# Jasmine



## JazzyGirl (May 25, 2009)

I have no idea if she is pure or not as she came from the shelter. I am guessing not, but wondered what you guys thought. I get many people saying she is pure. We say she is 11/12ths GSD and 1/12 something else. Not sure what that something else might be. I would be very interested in hearing guesses.


----------



## Jazy's mom (Jan 5, 2004)

She looks all GSD to me and very cute!!!!!!

BTW, love the name.


----------



## jfisher (Dec 29, 2005)

She really looks pure to me but if I HAD to say she had a touch of another breed, I'd pick Akita because of her long straight legs and something about her ears reminds me...However, that could also be her age too. Regardless, she's a doll-baby!









-Jackie


----------



## JazzyGirl (May 25, 2009)

So, the spots on her belly don't mean anything? I thought for sure GSD's didn't have that. Thanks for the compliments. I am totally gaga over her and am so glad I found her.


----------



## JKlatsky (Apr 21, 2007)

Looks pure to me too...Or VERY VERY close. Congratulations on the Baby!!


----------



## HeidiW (Apr 9, 2009)

GSD do have spots on belly. She looks majority GSD to me maybe a tiny speck of akita I think too with the white tip on her tail? 

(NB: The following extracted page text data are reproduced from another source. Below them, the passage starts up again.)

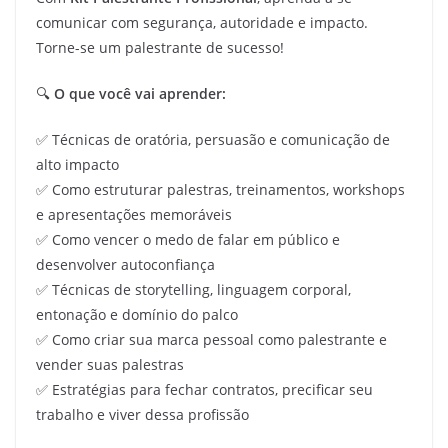
comunicar com segurança, autoridade e impacto.
Torne-se um palestrante de sucesso!
🔍
O que você vai aprender:
✅ Técnicas de oratória, persuasão e comunicação de
alto impacto
✅ Como estruturar palestras, treinamentos, workshops
e apresentações memoráveis
✅ Como vencer o medo de falar em público e
desenvolver autoconfiança
✅ Técnicas de storytelling, linguagem corporal,
entonação e domínio do palco
✅ Como criar sua marca pessoal como palestrante e
vender suas palestras
✅ Estratégias para fechar contratos, precificar seu
trabalho e viver dessa profissão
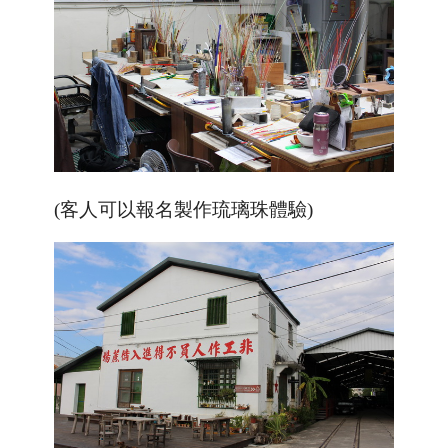
(客人可以報名製作琉璃珠體驗)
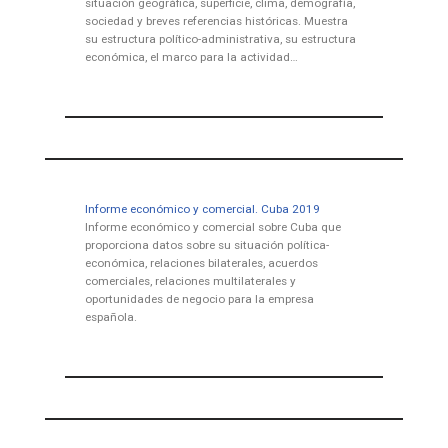
situación geográfica, superficie, clima, demografía,
sociedad y breves referencias históricas. Muestra
su estructura político-administrativa, su estructura
económica, el marco para la actividad…
Informe económico y comercial. Cuba 2019
Informe económico y comercial sobre Cuba que
proporciona datos sobre su situación política-
económica, relaciones bilaterales, acuerdos
comerciales, relaciones multilaterales y
oportunidades de negocio para la empresa
española.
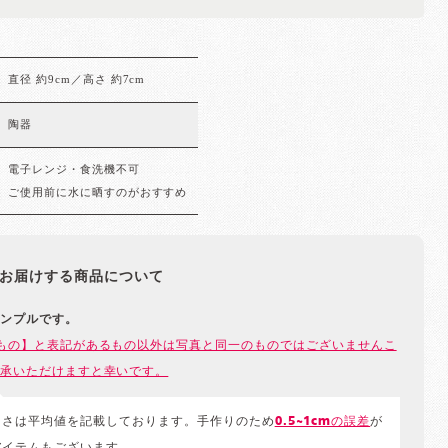
直径 約9cm／高さ 約7cm
陶器
電子レンジ・食洗機不可
ご使用前に水に晒すのがおすすめ
お届けする商品について
ンプルです。
もの】と表記があるもの以外は写真と同一のものではございませんこ
承いただけますと幸いです。
きさは平均値を記載しております。手作りのため
0.5~1cmの誤差
が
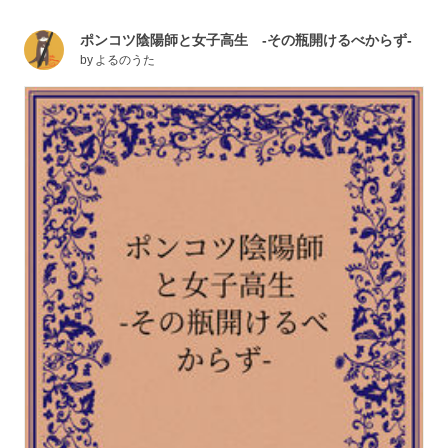
ポンコツ陰陽師と女子高生 -その瓶開けるべからず-
by
よるのうた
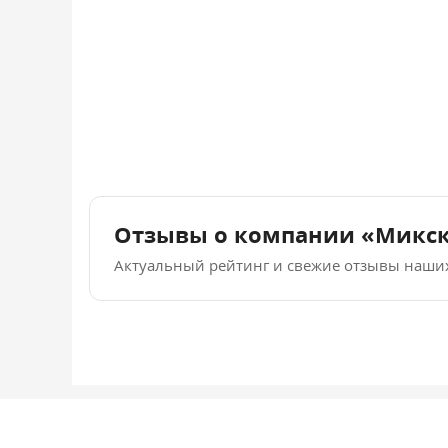
Отзывы о компании «Микс
Актуальный рейтинг и свежие отзывы наши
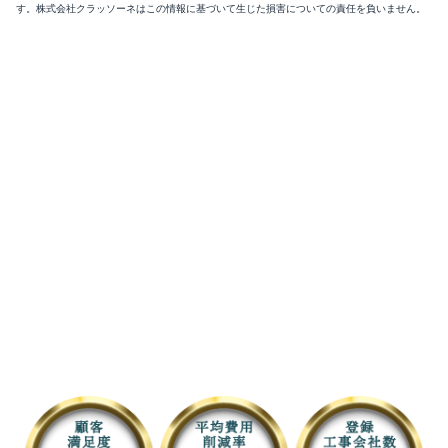
す。株式会社クラッソーネはこの情報に基づいて生じた損害についての責任を負いません。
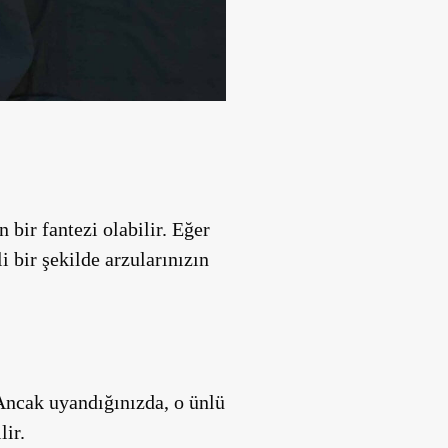
 bir fantezi olabilir. Eğer
i bir şekilde arzularınızın
. Ancak uyandığınızda, o ünlü
ir.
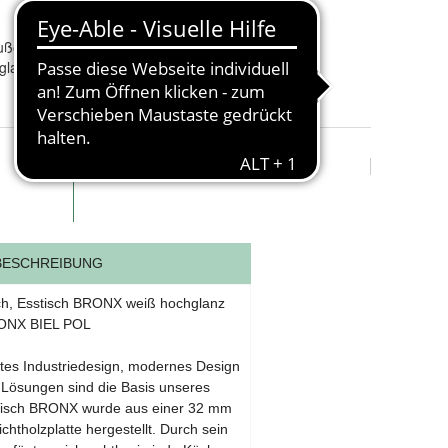
Finish
:
Hochglänzend
Tischplattenmaterial
:
MDF
ußenbereich
Montage erforderlich
:
Ja
glanz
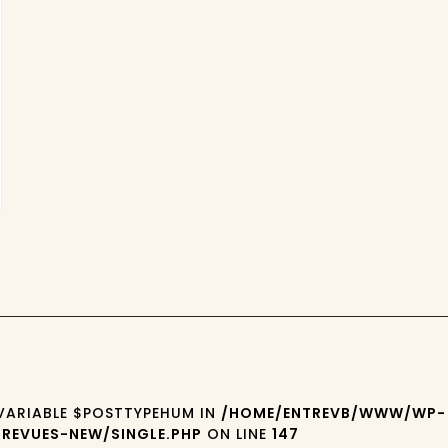
 VARIABLE $POSTTYPEHUM IN
/HOME/ENTREVB/WWW/WP-
REVUES-NEW/SINGLE.PHP
ON LINE
147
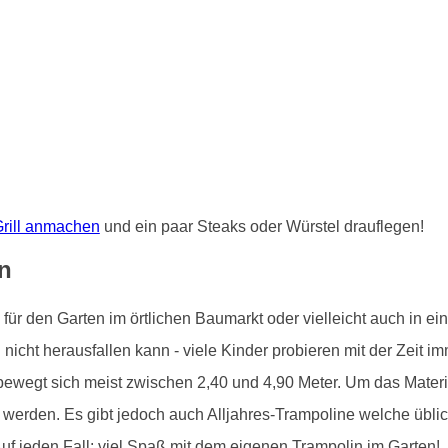
rill anmachen
und ein paar Steaks oder Würstel drauflegen!
n
r den Garten im örtlichen Baumarkt oder vielleicht auch in ein
icht herausfallen kann - viele Kinder probieren mit der Zeit i
bewegt sich meist zwischen 2,40 und 4,90 Meter. Um das Materia
werden. Es gibt jedoch auch Alljahres-Trampoline welche übli
Auf jeden Fall: viel Spaß mit dem eigenen Trampolin im Garten!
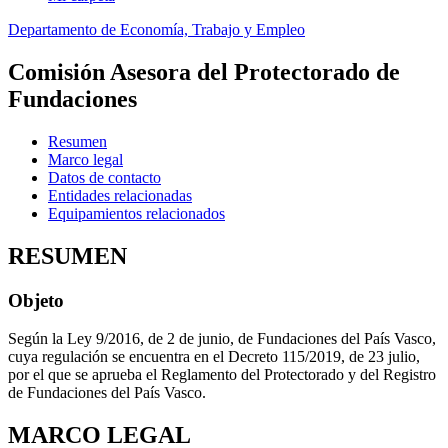
Departamento de Economía, Trabajo y Empleo
Comisión Asesora del Protectorado de
Fundaciones
Resumen
Marco legal
Datos de contacto
Entidades relacionadas
Equipamientos relacionados
RESUMEN
Objeto
Según la Ley 9/2016, de 2 de junio, de Fundaciones del País Vasco,
cuya regulación se encuentra en el Decreto 115/2019, de 23 julio,
por el que se aprueba el Reglamento del Protectorado y del Registro
de Fundaciones del País Vasco.
MARCO LEGAL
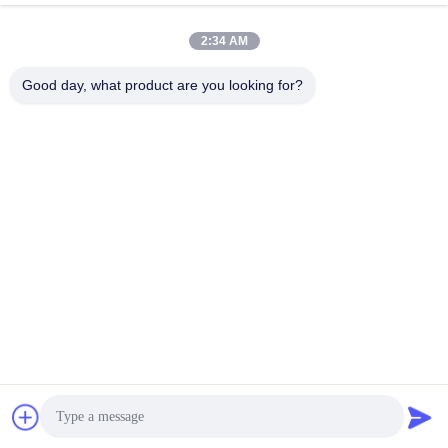
요
최상의 가격을 얻으세요
최상의 가격을 얻으세요
2:34 AM
Good day, what product are you looking for?
Chengdu Minjiang Precision Cutting Tool Co.,
Ltd.
mkt@cdmjdj.cn
86-028-82631290
219 JINFU RD, WENJIANG 지역, 청두, 쓰촨성, 중국
중국 좋은 품질 텅스텐 카바이드 부분 공급업체. 저작권 ©
2023-2026 Chengdu Minjiang Precision Cutting Tool Co.,
Ltd. 모든 권리는 보호됩니다.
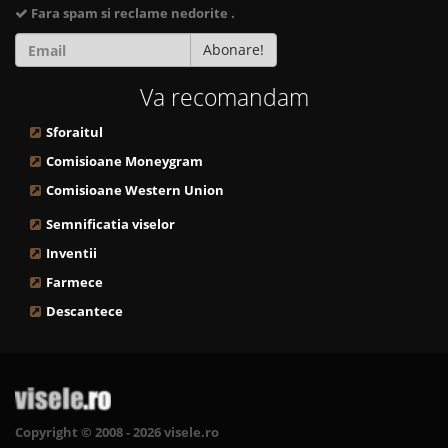
Fara spam si reclame nedorite .
Abonare!
Va recomandam
Sforaitul
Comisioane Moneygram
Comisioane Western Union
Semnificatia viselor
Inventii
Farmece
Descantece
Copyright © 2008 - 2026 visele.ro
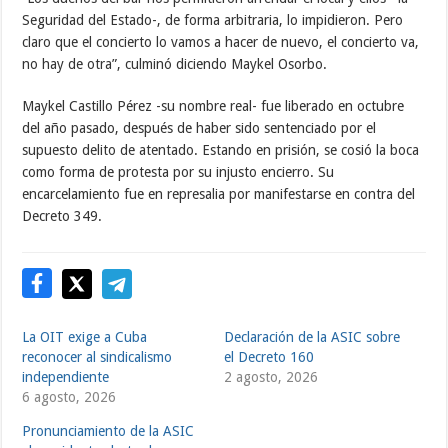
Seguridad del Estado-, de forma arbitraria, lo impidieron. Pero
claro que el concierto lo vamos a hacer de nuevo, el concierto va,
no hay de otra”, culminó diciendo Maykel Osorbo.
Maykel Castillo Pérez -su nombre real- fue liberado en octubre
del año pasado, después de haber sido sentenciado por el
supuesto delito de atentado. Estando en prisión, se cosió la boca
como forma de protesta por su injusto encierro. Su
encarcelamiento fue en represalia por manifestarse en contra del
Decreto 349.
La OIT exige a Cuba
Declaración de la ASIC sobre
reconocer al sindicalismo
el Decreto 160
independiente
2 agosto, 2026
6 agosto, 2026
Pronunciamiento de la ASIC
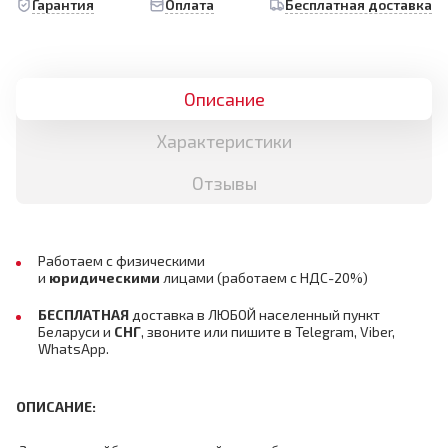
Гарантия
Оплата
Бесплатная доставка
Описание
Характеристики
Отзывы
Работаем с физическими
и
юридическими
лицами
(работаем с НДС-20%)
БЕСПЛАТНАЯ
доставка в ЛЮБОЙ населенный пункт
Беларуси и
СНГ
, звоните или пишите в Telegram, Viber,
WhatsApp.
ОПИСАНИЕ:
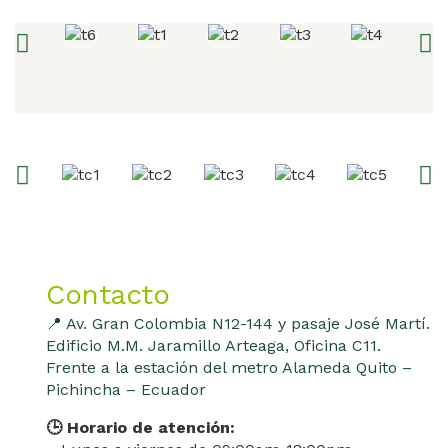
Contacto
📍 Av. Gran Colombia N12-144 y pasaje José Martí.
Edificio M.M. Jaramillo Arteaga, Oficina C11.
Frente a la estación del metro Alameda Quito –
Pichincha – Ecuador
🕒 Horario de atención:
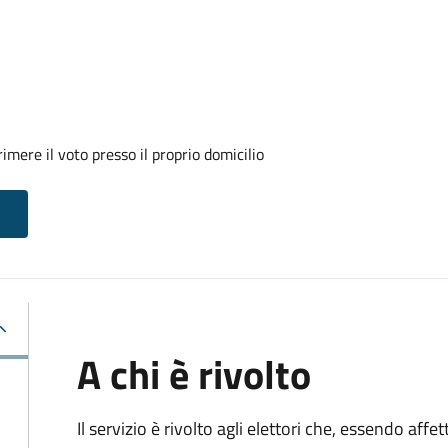
mere il voto presso il proprio domicilio
A chi è rivolto
Il servizio è rivolto agli elettori che, essendo affe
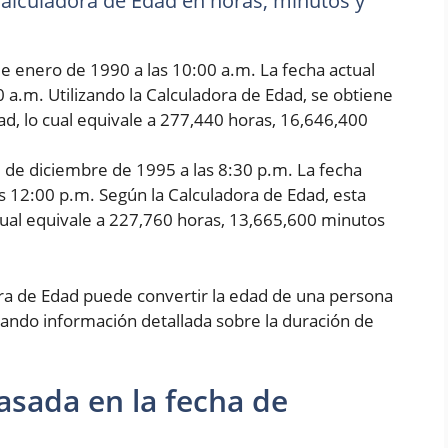
 Calculadora de Edad en horas, minutos y
e enero de 1990 a las 10:00 a.m. La fecha actual
0 a.m. Utilizando la Calculadora de Edad, se obtiene
d, lo cual equivale a 277,440 horas, 16,646,400
5 de diciembre de 1995 a las 8:30 p.m. La fecha
as 12:00 p.m. Según la Calculadora de Edad, esta
cual equivale a 227,760 horas, 13,665,600 minutos
ora de Edad puede convertir la edad de una persona
ando información detallada sobre la duración de
asada en la fecha de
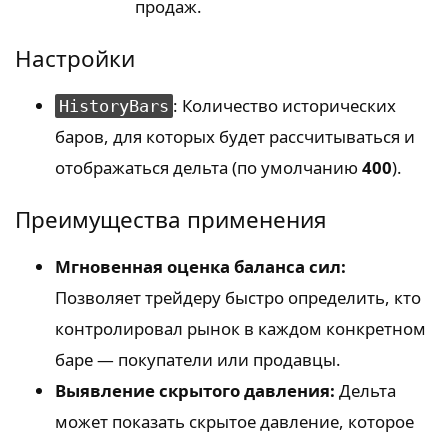
продаж.
Настройки
: Количество исторических
HistoryBars
баров, для которых будет рассчитываться и
отображаться дельта (по умолчанию
400
).
Преимущества применения
Мгновенная оценка баланса сил:
Позволяет трейдеру быстро определить, кто
контролировал рынок в каждом конкретном
баре — покупатели или продавцы.
Выявление скрытого давления:
Дельта
может показать скрытое давление, которое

She is a beauty, thanks for saving her!!!


----------



## JazzyGirl (May 25, 2009)

Really? I didn't know that. 

I was also wondering about her coloring; is she considered a sable? If not, what would her coloring be called?


----------



## Fodder (Oct 21, 2007)

> Originally Posted By: JazzyGirlReally? I didn't know that.
> 
> I was also wondering about her coloring; is she considered a sable? If not, what would her coloring be called?


black and tan


----------



## JazzyGirl (May 25, 2009)

I see; well don't I feel silly now! Thanks for the info.


----------



## SunCzarina (Nov 24, 2000)

She's very cute, whatever she is! I'm going to guess she's 3/4 GSD with the rest being Akita - I see Akita in her head in the last pic, her hind end and her tail. Cute baby.


----------



## GSDTrain (Apr 21, 2008)

adorable whatever she is!


----------